Often the subject of disaster movies, the terror of a railroad accident became all too real in North Tulsa on Dec. 13, when several rail cars detached from the rest of a train belonging to the Burlington Northern Santa Fe Railway, or BNSF. The line of runaway cars, 57 in all, crashed into another train that was stopped on the tracks.
The railroad company and the FBI are offering a reward of $100,000 to anyone who can provide valuable information regarding the accident. It is believed that someone might have intentionally tampered with the trains. Apparently, someone removed the mechanisms used to couple the train cars, and someone might have also sabotaged or vandalized the train's air brakes.

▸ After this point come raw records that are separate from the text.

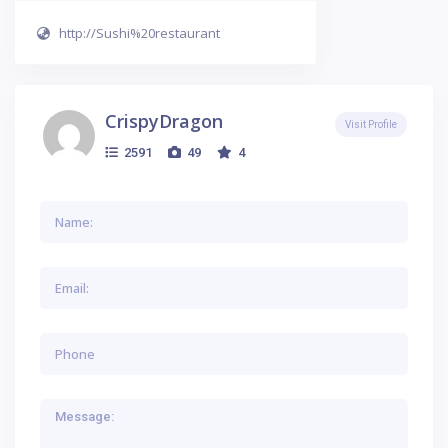
http://Sushi%20restaurant
CrispyDragon
Visit Profile
2591
49
4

The accident reportedly caused some fuel to spill into a creek, and firefighters responded to the scene. Local residents said they heard a boom when the collision occurred, and a spokesperson for BNSF Railway said the crash destroyed one of the train locomotives.
Luckily, the engineer and conductor on the train that was struck recognized warning signals, and the workers were able to escape before the collision. Clearly, the damage could have been much worse.

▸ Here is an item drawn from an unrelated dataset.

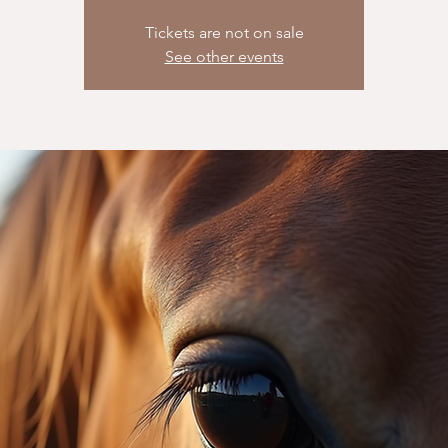
Tickets are not on sale
See other events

Train accidents may be rarer than car or truck crashes, but the size, weight and velocity of trains make them extremely dangerous when things go awry. Train passengers or motorists who have been injured in a train accident should be aware of their right to pursue compensation for damages.
Sometimes reckless or negligent behavior leads to such accidents, and people who suffer as a consequence should not have to shoulder the financial burdens that can come with serious injuries.